Transcribe every entry that follows, word for word, and omit the images.

[Extracted page text data]

=-=-=

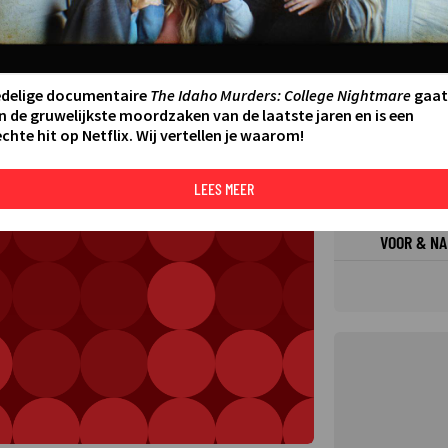
FILMS 
SERIES
edelige documentaire
The Idaho Murders: College Nightmare
gaat
N AAN AGENDA
DELEN
n de gruwelijkste moordzaken van de laatste jaren en is een
chte hit op Netflix. Wij vertellen je waarom!
DE KIJ
TIP
LEES MEER
VOOR & NA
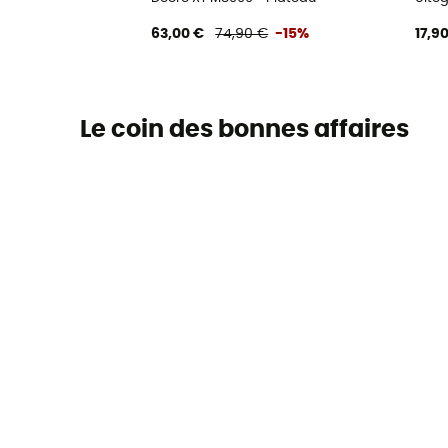
63,00 €
74,90 €
-15%
17,9
Le coin des bonnes affaires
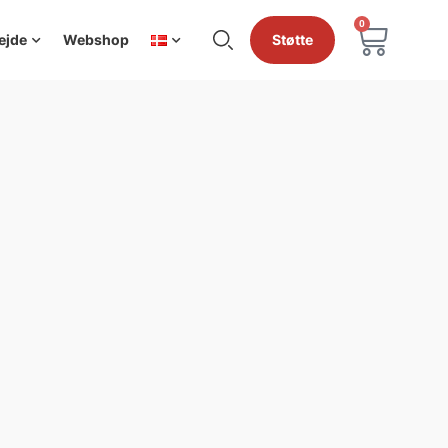
0
ejde
Webshop
Støtte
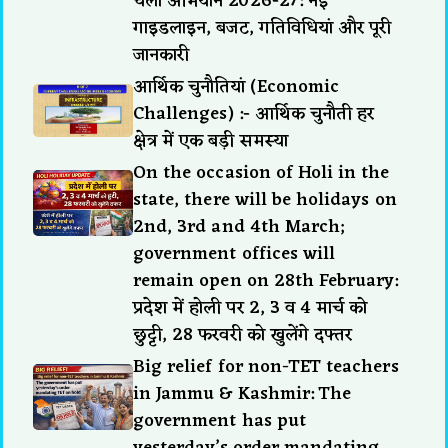
चलो अभियान 2026-27: नई
गाइडलाइन, बजट, गतिविधियां और पूरी
जानकारी
आर्थिक चुनौतियां (Economic
Challenges) :- आर्थिक चुनौती हर
क्षेत्र में एक बड़ी समस्या
On the occasion of Holi in the
state, there will be holidays on
2nd, 3rd and 4th March;
government offices will
remain open on 28th February:
प्रदेश में होली पर 2, 3 व 4 मार्च को
छुट्टी, 28 फरवरी को खुलेंगे दफ्तर
Big relief for non-TET teachers
in Jammu & Kashmir: The
government has put
yesterday’s order mandating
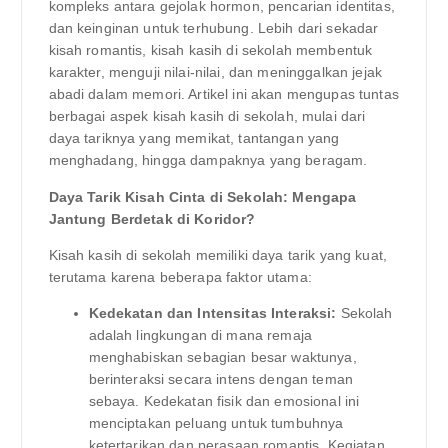
kompleks antara gejolak hormon, pencarian identitas,
dan keinginan untuk terhubung. Lebih dari sekadar
kisah romantis, kisah kasih di sekolah membentuk
karakter, menguji nilai-nilai, dan meninggalkan jejak
abadi dalam memori. Artikel ini akan mengupas tuntas
berbagai aspek kisah kasih di sekolah, mulai dari
daya tariknya yang memikat, tantangan yang
menghadang, hingga dampaknya yang beragam.
Daya Tarik Kisah Cinta di Sekolah: Mengapa
Jantung Berdetak di Koridor?
Kisah kasih di sekolah memiliki daya tarik yang kuat,
terutama karena beberapa faktor utama:
Kedekatan dan Intensitas Interaksi:
Sekolah
adalah lingkungan di mana remaja
menghabiskan sebagian besar waktunya,
berinteraksi secara intens dengan teman
sebaya. Kedekatan fisik dan emosional ini
menciptakan peluang untuk tumbuhnya
ketertarikan dan perasaan romantis. Kegiatan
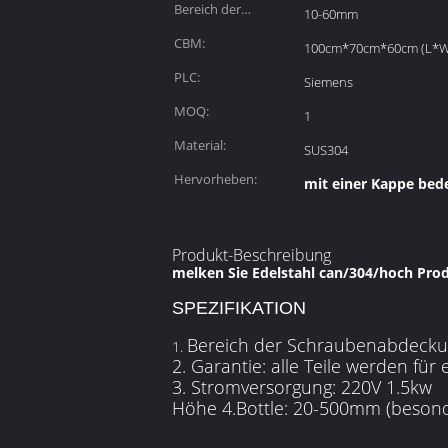
Bereich der
10-60mm
Schraubenabdeckung:
CBM:
100cm*70cm*60cm (L*
PLC:
Siemens
MOQ:
1
Material:
SUS304
Hervorheben:
mit einer Kappe be
Produkt-Beschreibung
melken Sie Edelstahl can/304/hoch Pr
SPEZIFIKATION
Bereich der Schraubenabdecku
1.
2. Garantie: alle Teile werden für
3. Stromversorgung: 220V 1.5kw
Höhe 4.Bottle: 20-500mm (besonde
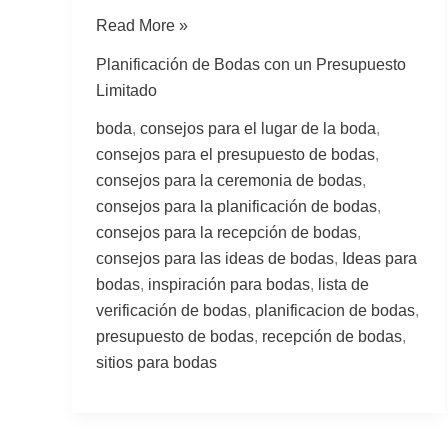
Read More »
Planificación de Bodas con un Presupuesto
Limitado
boda
,
consejos para el lugar de la boda
,
consejos para el presupuesto de bodas
,
consejos para la ceremonia de bodas
,
consejos para la planificación de bodas
,
consejos para la recepción de bodas
,
consejos para las ideas de bodas
,
Ideas para
bodas
,
inspiración para bodas
,
lista de
verificación de bodas
,
planificacion de bodas
,
presupuesto de bodas
,
recepción de bodas
,
sitios para bodas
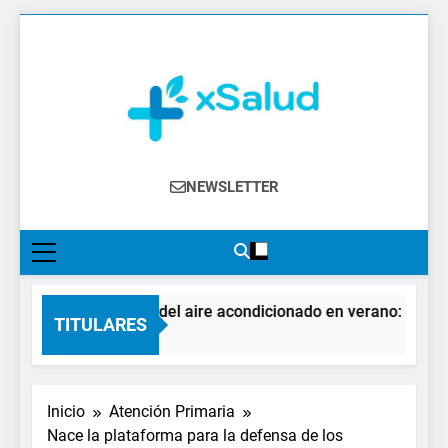
Saltar
al
contenido
XSalud
Noticias Del Sector Salud. Congresos Y
NEWSLETTER
Eventos, Política Sanitaria, Industria
Farmacéutica, Atención Primaria,
Especialistas, Farmacia, Etc…
El impacto del aire acondicionado en verano: claves pa
TITULARES
3 Días Atrás
Inicio
Atención Primaria
Nace la plataforma para la defensa de los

=-=-=

» **Exercise output**:
FILMS 
SERIES
edelige documentaire
The Idaho Murders: College Nightmare
gaat
N AAN AGENDA
DELEN
n de gruwelijkste moordzaken van de laatste jaren en is een
chte hit op Netflix. Wij vertellen je waarom!
DE KIJ
TIP
LEES MEER
VOOR & NA
63,00 €
74,90 €
-15%
17,9
Le coin des bonnes affaires
0
ejde
Webshop
Støtte
चलो अभियान 2026-27: नई
गाइडलाइन, बजट, गतिविधियां और पूरी
जानकारी
आर्थिक चुनौतियां (Economic
Challenges) :- आर्थिक चुनौती हर
क्षेत्र में एक बड़ी समस्या
On the occasion of Holi in the
state, there will be holidays on
2nd, 3rd and 4th March;
government offices will
remain open on 28th February:
प्रदेश में होली पर 2, 3 व 4 मार्च को
छुट्टी, 28 फरवरी को खुलेंगे दफ्तर
Big relief for non-TET teachers
in Jammu & Kashmir: The
government has put
yesterday’s order mandating
kompleks antara gejolak hormon, pencarian identitas,
dan keinginan untuk terhubung. Lebih dari sekadar
kisah romantis, kisah kasih di sekolah membentuk
karakter, menguji nilai-nilai, dan meninggalkan jejak
abadi dalam memori. Artikel ini akan mengupas tuntas
berbagai aspek kisah kasih di sekolah, mulai dari
daya tariknya yang memikat, tantangan yang
menghadang, hingga dampaknya yang beragam.
Daya Tarik Kisah Cinta di Sekolah: Mengapa
Jantung Berdetak di Koridor?
Kisah kasih di sekolah memiliki daya tarik yang kuat,
terutama karena beberapa faktor utama:
Kedekatan dan Intensitas Interaksi:
Sekolah
adalah lingkungan di mana remaja
menghabiskan sebagian besar waktunya,
berinteraksi secara intens dengan teman
sebaya. Kedekatan fisik dan emosional ini
menciptakan peluang untuk tumbuhnya
ketertarikan dan perasaan romantis. Kegiatan
Bereich der
10-60mm
Schraubenabdeckung:
CBM:
100cm*70cm*60cm (L*
PLC:
Siemens
MOQ:
1
Material:
SUS304
Hervorheben:
mit einer Kappe be
Produkt-Beschreibung
melken Sie Edelstahl can/304/hoch Pr
SPEZIFIKATION
Bereich der Schraubenabdecku
1.
2. Garantie: alle Teile werden für
3. Stromversorgung: 220V 1.5kw
Höhe 4.Bottle: 20-500mm (besonde
Read More »
Planificación de Bodas con un Presupuesto
Limitado
boda
,
consejos para el lugar de la boda
,
consejos para el presupuesto de bodas
,
consejos para la ceremonia de bodas
,
consejos para la planificación de bodas
,
consejos para la recepción de bodas
,
consejos para las ideas de bodas
,
Ideas para
bodas
,
inspiración para bodas
,
lista de
verificación de bodas
,
planificacion de bodas
,
presupuesto de bodas
,
recepción de bodas
,
sitios para bodas
Saltar
al
contenido
XSalud
Noticias Del Sector Salud. Congresos Y
NEWSLETTER
Eventos, Política Sanitaria, Industria
Farmacéutica, Atención Primaria,
Especialistas, Farmacia, Etc…
El impacto del aire acondicionado en verano: claves pa
TITULARES
3 Días Atrás
Inicio
Atención Primaria
Nace la plataforma para la defensa de los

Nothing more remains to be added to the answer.